Bounding box prediction data:

· · · · ·

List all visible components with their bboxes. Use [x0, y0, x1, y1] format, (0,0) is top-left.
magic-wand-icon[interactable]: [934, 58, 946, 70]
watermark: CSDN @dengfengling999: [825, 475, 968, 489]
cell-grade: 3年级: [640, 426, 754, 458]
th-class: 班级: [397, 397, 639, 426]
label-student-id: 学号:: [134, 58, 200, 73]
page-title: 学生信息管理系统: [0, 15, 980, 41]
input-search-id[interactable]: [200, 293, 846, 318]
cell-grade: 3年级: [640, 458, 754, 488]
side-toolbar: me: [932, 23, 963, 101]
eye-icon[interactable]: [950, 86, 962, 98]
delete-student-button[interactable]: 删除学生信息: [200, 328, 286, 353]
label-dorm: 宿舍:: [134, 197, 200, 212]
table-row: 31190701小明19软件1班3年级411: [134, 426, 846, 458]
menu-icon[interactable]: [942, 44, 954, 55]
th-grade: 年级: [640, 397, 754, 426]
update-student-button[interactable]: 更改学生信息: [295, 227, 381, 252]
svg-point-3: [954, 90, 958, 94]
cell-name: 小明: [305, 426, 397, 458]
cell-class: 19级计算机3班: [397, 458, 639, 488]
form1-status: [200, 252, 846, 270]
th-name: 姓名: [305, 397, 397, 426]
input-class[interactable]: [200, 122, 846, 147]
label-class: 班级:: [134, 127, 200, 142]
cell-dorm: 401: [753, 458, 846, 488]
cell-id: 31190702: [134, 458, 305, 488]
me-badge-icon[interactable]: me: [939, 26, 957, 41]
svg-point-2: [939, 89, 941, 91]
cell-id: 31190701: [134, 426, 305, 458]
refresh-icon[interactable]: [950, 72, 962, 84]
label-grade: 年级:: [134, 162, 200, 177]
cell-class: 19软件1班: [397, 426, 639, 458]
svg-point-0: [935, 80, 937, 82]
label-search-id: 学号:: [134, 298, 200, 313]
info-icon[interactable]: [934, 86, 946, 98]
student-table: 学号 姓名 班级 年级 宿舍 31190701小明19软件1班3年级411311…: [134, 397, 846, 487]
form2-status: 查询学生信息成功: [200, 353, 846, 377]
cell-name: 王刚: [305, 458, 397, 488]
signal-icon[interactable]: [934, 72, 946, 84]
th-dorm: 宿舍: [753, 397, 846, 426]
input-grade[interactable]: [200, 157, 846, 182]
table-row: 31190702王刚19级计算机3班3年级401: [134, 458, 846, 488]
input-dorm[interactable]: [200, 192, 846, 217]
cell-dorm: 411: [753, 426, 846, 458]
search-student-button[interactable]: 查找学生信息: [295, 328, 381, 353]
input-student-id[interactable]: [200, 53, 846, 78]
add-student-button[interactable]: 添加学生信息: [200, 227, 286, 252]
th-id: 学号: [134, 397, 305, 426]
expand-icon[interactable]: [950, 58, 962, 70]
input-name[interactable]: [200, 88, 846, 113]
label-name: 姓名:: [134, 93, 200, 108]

· · · · ·

**Required action:** Would you write out each entry precisely as it is given?

**Result of the exercise:**
List all visible components with their bboxes. Use [x0, y0, x1, y1] format, (0,0) is top-left.
magic-wand-icon[interactable]: [934, 58, 946, 70]
watermark: CSDN @dengfengling999: [825, 475, 968, 489]
cell-grade: 3年级: [640, 426, 754, 458]
th-class: 班级: [397, 397, 639, 426]
label-student-id: 学号:: [134, 58, 200, 73]
page-title: 学生信息管理系统: [0, 15, 980, 41]
input-search-id[interactable]: [200, 293, 846, 318]
cell-grade: 3年级: [640, 458, 754, 488]
side-toolbar: me: [932, 23, 963, 101]
eye-icon[interactable]: [950, 86, 962, 98]
delete-student-button[interactable]: 删除学生信息: [200, 328, 286, 353]
label-dorm: 宿舍:: [134, 197, 200, 212]
table-row: 31190701小明19软件1班3年级411: [134, 426, 846, 458]
menu-icon[interactable]: [942, 44, 954, 55]
th-grade: 年级: [640, 397, 754, 426]
update-student-button[interactable]: 更改学生信息: [295, 227, 381, 252]
svg-point-3: [954, 90, 958, 94]
cell-name: 小明: [305, 426, 397, 458]
cell-class: 19级计算机3班: [397, 458, 639, 488]
form1-status: [200, 252, 846, 270]
th-name: 姓名: [305, 397, 397, 426]
input-class[interactable]: [200, 122, 846, 147]
label-class: 班级:: [134, 127, 200, 142]
cell-dorm: 401: [753, 458, 846, 488]
cell-id: 31190702: [134, 458, 305, 488]
me-badge-icon[interactable]: me: [939, 26, 957, 41]
svg-point-2: [939, 89, 941, 91]
cell-id: 31190701: [134, 426, 305, 458]
refresh-icon[interactable]: [950, 72, 962, 84]
label-grade: 年级:: [134, 162, 200, 177]
cell-class: 19软件1班: [397, 426, 639, 458]
svg-point-0: [935, 80, 937, 82]
label-search-id: 学号:: [134, 298, 200, 313]
info-icon[interactable]: [934, 86, 946, 98]
student-table: 学号 姓名 班级 年级 宿舍 31190701小明19软件1班3年级411311…: [134, 397, 846, 487]
form2-status: 查询学生信息成功: [200, 353, 846, 377]
cell-name: 王刚: [305, 458, 397, 488]
signal-icon[interactable]: [934, 72, 946, 84]
th-dorm: 宿舍: [753, 397, 846, 426]
input-grade[interactable]: [200, 157, 846, 182]
table-row: 31190702王刚19级计算机3班3年级401: [134, 458, 846, 488]
input-dorm[interactable]: [200, 192, 846, 217]
cell-dorm: 411: [753, 426, 846, 458]
search-student-button[interactable]: 查找学生信息: [295, 328, 381, 353]
input-student-id[interactable]: [200, 53, 846, 78]
add-student-button[interactable]: 添加学生信息: [200, 227, 286, 252]
th-id: 学号: [134, 397, 305, 426]
expand-icon[interactable]: [950, 58, 962, 70]
input-name[interactable]: [200, 88, 846, 113]
label-name: 姓名:: [134, 93, 200, 108]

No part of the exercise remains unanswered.